Nobodaddy pursed his lips and spread out his arms in a kind of surrender.
‘A long, long, long –’
‘Don’t push your luck,’ Nobodaddy said sharply.
‘And that’s why you’re trying to help us, isn’t it?’ Luka concluded. ‘You don’t want to implode. You’re trying to save your own skin.’
‘I don’t have skin,’ said Nobodaddy.
‘I don’t trust him,’ said Bear the dog.
‘I don’t like him,’ said Dog the bear.
‘I don’t believe a word he says,’ said Bear the dog.
‘I don’t think for one moment that he’ll just go away,’ said Dog the bear.
‘It’s a trick,’ said Bear the dog.
‘It’s a trap,’ said Dog the bear.
‘There’s a catch,’ said Bear the dog.
‘There must be a catch,’ said Dog the bear.
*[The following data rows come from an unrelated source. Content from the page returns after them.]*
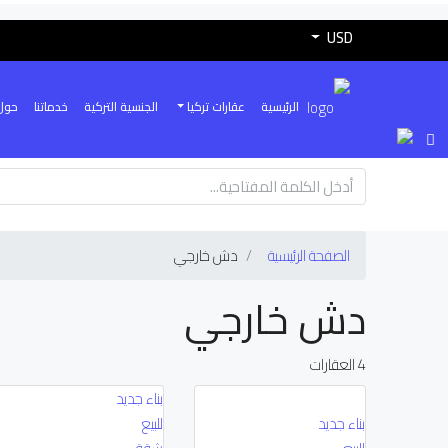
USD
الرئيسية
عقارات تركيا
الجنسية التركية
خدماتنا
حول
الصفحة الرئيسية
دش خارجي
دش خارجي
4 العقارات
بناء جديد
بناء جديد
للبيع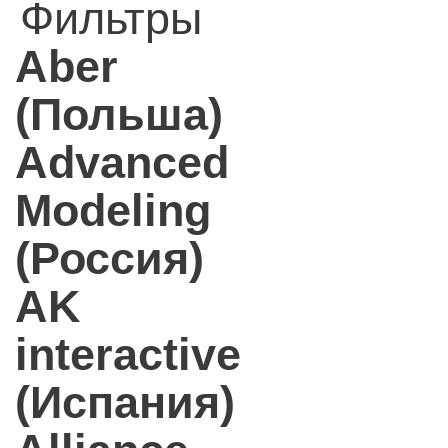
Фильтры
Aber
(Польша)
Advanced
Modeling
(Россия)
AK
interactive
(Испания)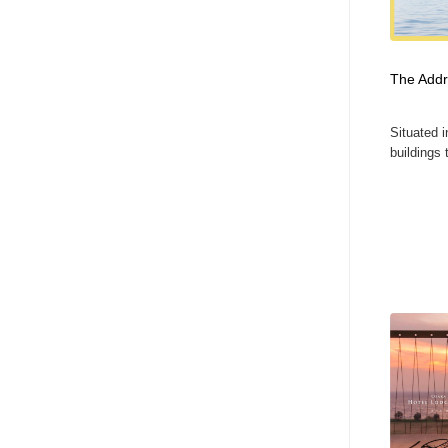
アート・芸術・美術館・美術展・博物館・ギャラリー
GWD スタッフお気に入り
201
GWD スタッフお気に入り
The Addr
Situated i
buildings 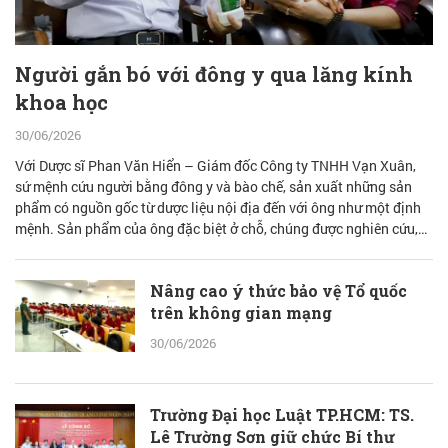
Người gắn bó với đông y qua lăng kính
khoa học
30/06/2026
Với Dược sĩ Phan Văn Hiển – Giám đốc Công ty TNHH Vạn Xuân,
sứ mệnh cứu người bằng đông y và bào chế, sản xuất những sản
phẩm có nguồn gốc từ dược liệu nội địa đến với ông như một định
mệnh. Sản phẩm của ông đặc biệt ở chỗ, chúng được nghiên cứu,
bào chế từ đam mê nhưng được quán chiếu qua lăng kính khoa học
với cơ sở lý luận vững vàng.
Nâng cao ý thức bảo vệ Tổ quốc
trên không gian mạng
30/06/2026
Trường Đại học Luật TP.HCM: TS.
Lê Trường Sơn giữ chức Bí thư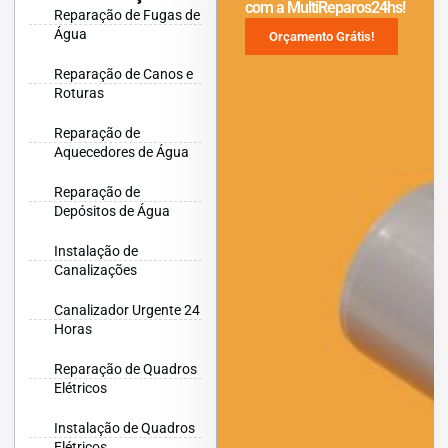
com a MultiReparos24hs!
Reparação de Fugas de
Água
Orçamento Grátis!
Reparação de Canos e
Roturas
Reparação de
Aquecedores de Água
Reparação de
Depósitos de Água
Instalação de
Canalizações
Canalizador Urgente 24
Horas
Reparação de Quadros
Elétricos
Instalação de Quadros
Elétricos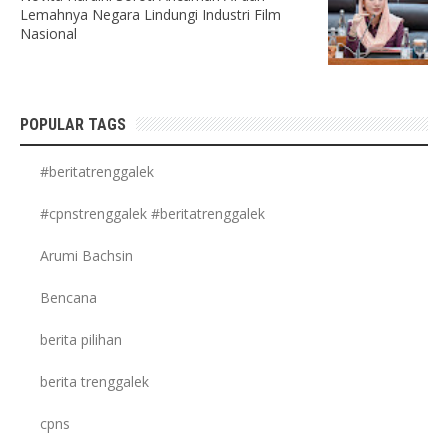
Lemahnya Negara Lindungi Industri Film
Nasional
POPULAR TAGS
#beritatrenggalek
#cpnstrenggalek #beritatrenggalek
Arumi Bachsin
Bencana
berita pilihan
berita trenggalek
cpns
‘Ask him,’ said Bear the dog.
Nobodaddy took off his panama hat, scratched his bald head, lowered his eyes and sighed.
‘Yes,’ he said. ‘There’s a catch.’
Actually, there were two catches. The first, according to Nobodaddy, was that nobody in the entire recorded history of the World of Magic had ever successfully stolen the Fire of Life, which was protected in so many ways that, according to Nobodaddy, there wasn’t enough time to list one-tenth of them. The dangers were almost infinite, the risks dizzying, and only the most fool-hardy adventurer would even think of attempting such a feat.
‘It’s never been done?’ Luka asked.
‘Never successfully,’ Nobodaddy replied.
‘What happened to the people who tried?’ Luka demanded.
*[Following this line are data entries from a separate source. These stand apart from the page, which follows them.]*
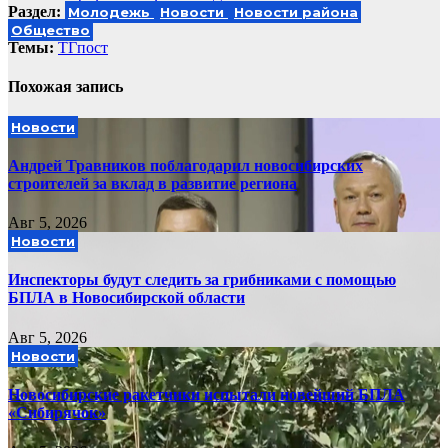
Раздел:
Молодежь
Новости
Новости района
Общество
Темы:
ТГпост
Похожая запись
Новости
Андрей Травников поблагодарил новосибирских
строителей за вклад в развитие региона
Авг 5, 2026
Новости
Инспекторы будут следить за грибниками с помощью
БПЛА в Новосибирской области
Авг 5, 2026
Новости
Новосибирские ракетчики испытали новейший БПЛА
«Сибирячок»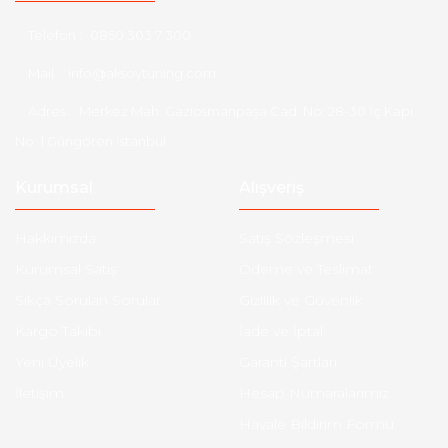
Telefon :
0850 303 7 300
Mail :
info@aksoytuning.com
Adres :
Merkez Mah. Gaziosmanpaşa Cad. No: 28-30 İç Kapı
No: 1 Güngören İstanbul
Kurumsal
Alışveriş
Hakkımızda
Satış Sözleşmesi
Kurumsal Satış
Ödeme ve Teslimat
Sıkça Sorulan Sorular
Gizlilik ve Güvenlik
Kargo Takibi
İade ve İptal
Yeni Üyelik
Garanti Şartları
İletişim
Hesap Numaralarımız
Havale Bildirim Formu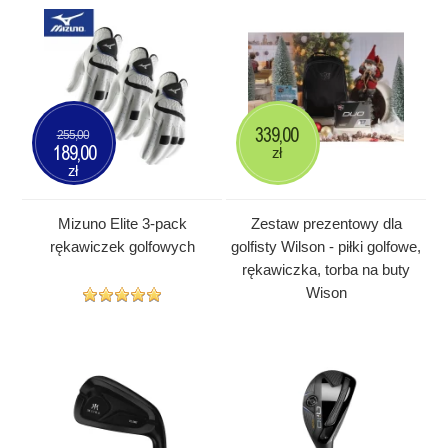
339,00
255,00
189,00
zł
zł
Mizuno Elite 3-pack
Zestaw prezentowy dla
rękawiczek golfowych
golfisty Wilson - piłki golfowe,
rękawiczka, torba na buty
Wison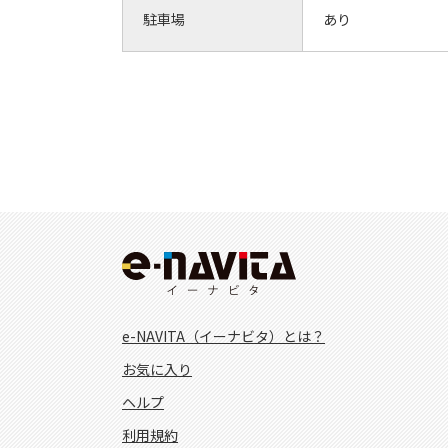
駐車場
あり
e-NAVITA（イーナビタ）とは？
お気に入り
ヘルプ
利用規約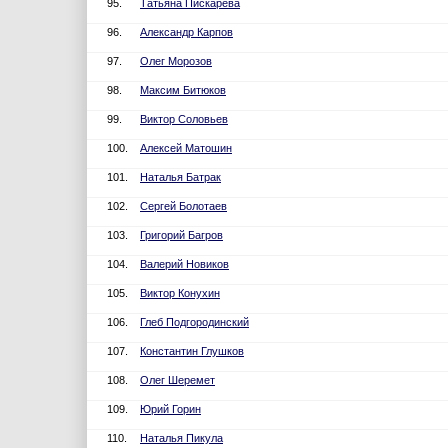
95.
Татьяна Пискарева
96.
Александр Карпов
97.
Олег Морозов
98.
Максим Битюков
99.
Виктор Соловьев
100.
Алексей Матошин
101.
Наталья Батрак
102.
Сергей Болотаев
103.
Григорий Багров
104.
Валерий Новиков
105.
Виктор Конухин
106.
Глеб Подгородинский
107.
Константин Глушков
108.
Олег Шеремет
109.
Юрий Горин
110.
Наталья Пикула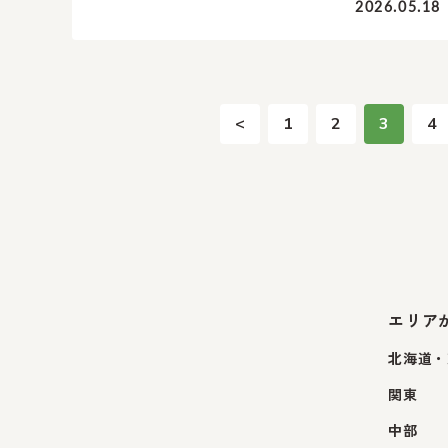
2026.05.18
<
1
2
3
4
エリア
北海道・
関東
中部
Nobodaddy looked grim. ‘You don’t want to know,’ he said.
‘Okay,’ said Luka, ‘so what’s the second catch?’
Darkness fell – not everywhere, but just around Luka, Dog, Bear and their strange companion. It was as if a cloud had covered the sun, except that the sun could still be seen shining in the eastern sky. Nobodaddy seemed to darken, too. The temperature dropped. The noises of the day faded away. Finally Nobodaddy spoke in a low, heavy voice.
‘Somebody has to die,’ he said.
Luka was angry, confused and frightened all at the same time. ‘What do you mean?’ he shouted. ‘What sort of a catch is that?’
‘Once someone like me has been summoned,’ said Nobodaddy, ‘someone alive must pay for that summons with a life. I’m sorry, but that’s the rule.’